= BRIEF =
Only some lines are wanted. Transcribe, exactly, the lines below from the line with "tươi sống để" up to and including the line with "chậm lớn thì".
--------------------------------
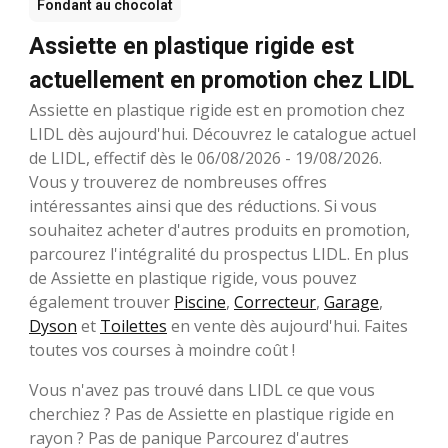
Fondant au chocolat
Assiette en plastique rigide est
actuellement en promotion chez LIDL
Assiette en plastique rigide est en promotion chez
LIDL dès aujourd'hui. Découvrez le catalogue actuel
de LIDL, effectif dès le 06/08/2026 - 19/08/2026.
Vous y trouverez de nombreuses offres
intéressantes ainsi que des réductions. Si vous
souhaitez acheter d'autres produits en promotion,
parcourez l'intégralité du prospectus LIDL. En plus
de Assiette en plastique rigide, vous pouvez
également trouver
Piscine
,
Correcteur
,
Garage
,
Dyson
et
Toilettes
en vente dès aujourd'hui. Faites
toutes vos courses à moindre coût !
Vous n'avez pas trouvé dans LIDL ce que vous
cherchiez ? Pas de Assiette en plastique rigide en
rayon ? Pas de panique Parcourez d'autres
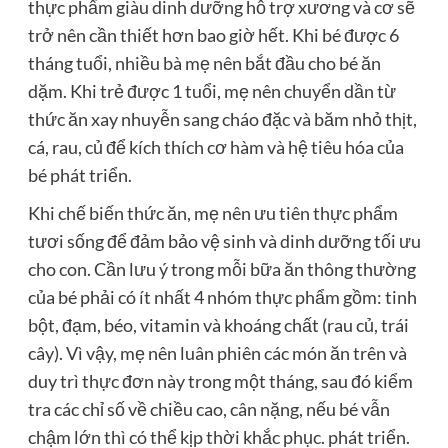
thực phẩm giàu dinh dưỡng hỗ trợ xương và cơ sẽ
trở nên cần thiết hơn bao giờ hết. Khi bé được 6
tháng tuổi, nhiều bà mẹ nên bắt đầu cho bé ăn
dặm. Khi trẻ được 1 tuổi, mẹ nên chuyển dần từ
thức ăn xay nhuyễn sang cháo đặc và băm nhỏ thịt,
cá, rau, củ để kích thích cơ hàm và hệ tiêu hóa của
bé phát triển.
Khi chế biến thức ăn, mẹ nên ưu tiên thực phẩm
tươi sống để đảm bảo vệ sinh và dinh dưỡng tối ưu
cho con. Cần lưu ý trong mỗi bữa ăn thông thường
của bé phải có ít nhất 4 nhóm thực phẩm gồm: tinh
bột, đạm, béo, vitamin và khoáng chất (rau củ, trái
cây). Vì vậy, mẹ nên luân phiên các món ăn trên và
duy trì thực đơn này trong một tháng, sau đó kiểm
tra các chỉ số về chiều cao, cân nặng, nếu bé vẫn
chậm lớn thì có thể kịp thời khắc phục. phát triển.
--------------------------------
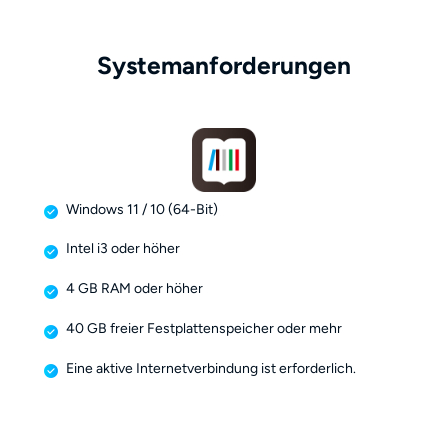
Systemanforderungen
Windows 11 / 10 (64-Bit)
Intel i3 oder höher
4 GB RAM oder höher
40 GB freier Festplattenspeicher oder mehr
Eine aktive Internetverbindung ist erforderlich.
--------------------------------
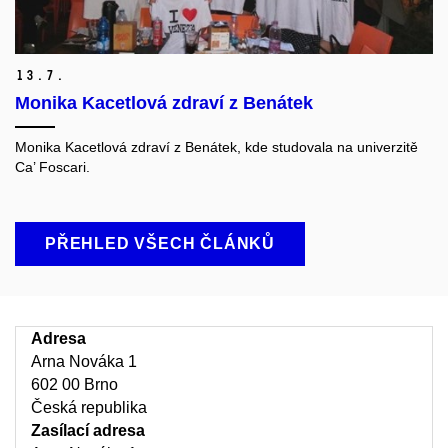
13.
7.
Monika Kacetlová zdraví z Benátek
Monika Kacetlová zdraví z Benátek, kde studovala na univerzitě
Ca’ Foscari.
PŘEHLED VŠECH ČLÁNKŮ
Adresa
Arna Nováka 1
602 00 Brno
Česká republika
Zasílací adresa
--------------------------------
= WRITTEN RESPONSE =
tươi sống để đảm bảo vệ sinh và dinh dưỡng tối ưu
cho con. Cần lưu ý trong mỗi bữa ăn thông thường
của bé phải có ít nhất 4 nhóm thực phẩm gồm: tinh
bột, đạm, béo, vitamin và khoáng chất (rau củ, trái
cây). Vì vậy, mẹ nên luân phiên các món ăn trên và
duy trì thực đơn này trong một tháng, sau đó kiểm
tra các chỉ số về chiều cao, cân nặng, nếu bé vẫn
chậm lớn thì có thể kịp thời khắc phục. phát triển.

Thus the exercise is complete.